From blacksmithing to stretching the history of Buckingham Palace…..

I’ve been watching the interesting Sky series The Prince’s Master Crafters, about ancient skills that are in danger of disappearing. This week it was the turn of blacksmithing, and it has to be said that the ladies among the contestants weren’t very happy bashing metal and managing fire.

However, that wasn’t what caught my attention. The following is a statement by the otherwise excellent presenter, Jim Moir: “The Household Cavalry has been protecting Buckingham Palace since 1660 and the reign of Charles I)” R-i-g-h-t…

As there wasn’t a Buckingham Palace back then, they’d have a hard time protecting it. It was originally called Buckingham House and was built for George Villiers, Duke of Buckingham, in 1703.  It was acquired by the royal family and became Buckingham Palace from around 1791.

So I don’t know about endangered crafts…historic facts are an endangered species too!

But the series is terrific and I’m enjoying it.


  1. The Villiers Dukes of Buckingham title went extinct with the death of the 2nd Duke in 1687. Buckingham House was named for John Sheffield, 1st Duke of Buckingham and Normanby (1648-1721), a new creation. This title likewise went extinct with the death of his consumptive teenage son.

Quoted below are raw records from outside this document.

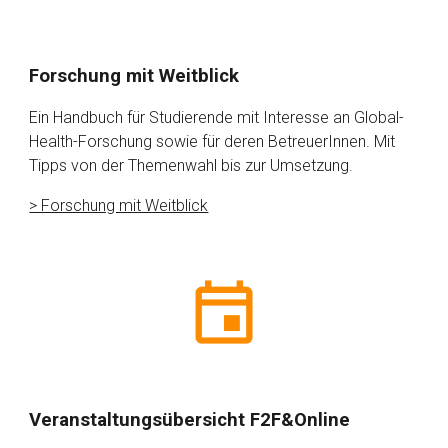
Forschung mit Weitblick
Ein Handbuch für Studierende mit Interesse an Global-
Health-Forschung sowie für deren BetreuerInnen. Mit
Tipps von der Themenwahl bis zur Umsetzung.
> Forschung mit Weitblick
Veranstaltungsübersicht F2F&Online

  2. I was a historical reenactor/first person cultural interpreter for a number of years and dated a fellow who was a blacksmith. It was fascinating to watch him turn random bits of metal into beautiful, useful things. It is indeed a dying art.

    Liked by 1 person

  3. I watched this series too, but unfortunately I didn’t like Jim Moir as the presenter. I thought he made too much of the program about himself.
    The date you mentioned isn’t the only thing he got wrong I’m afraid, he made other errors too. It’s a few weeks now since I watched it so I can’t give you details, but there were times during each episode that I found myself wincing. It’s very sad that even programmes like this can’t get the facts right. Apart from that, I did enjoy it, and it was great to see young people learning these crafts that must be kept going. It would be such a shame if these old crafts were lost, never to be seen again.

    Liked by 1 person

    1. Fair comment, Glenis. Yes, there were a few other bloopers, but on the whole I liked him. The errors wouldn’t put me off watching anything else he presents. Unlike, say, Lucy Worsley, he doesn’t aggravate me. She has me virtually howling at the moon! 😄


      1. Ha, I agree with you re Lucy Worsley, she affects me like that too.
        She can also get her facts wrong and then can’t wait to get into the dressing up box!
        In fact, I’d be hard pressed to come up with anyone who doesn’t make odd bloopers on occasion.

        Liked by 1 person

    1. Of course, but then there’s always the exception to the rule!!

      Although I was actually meaning the experts on the television that set themselves up as knowing everything (when they obviously don’t.)
      Repeat things loudly and often enough in the hope most people will believe you!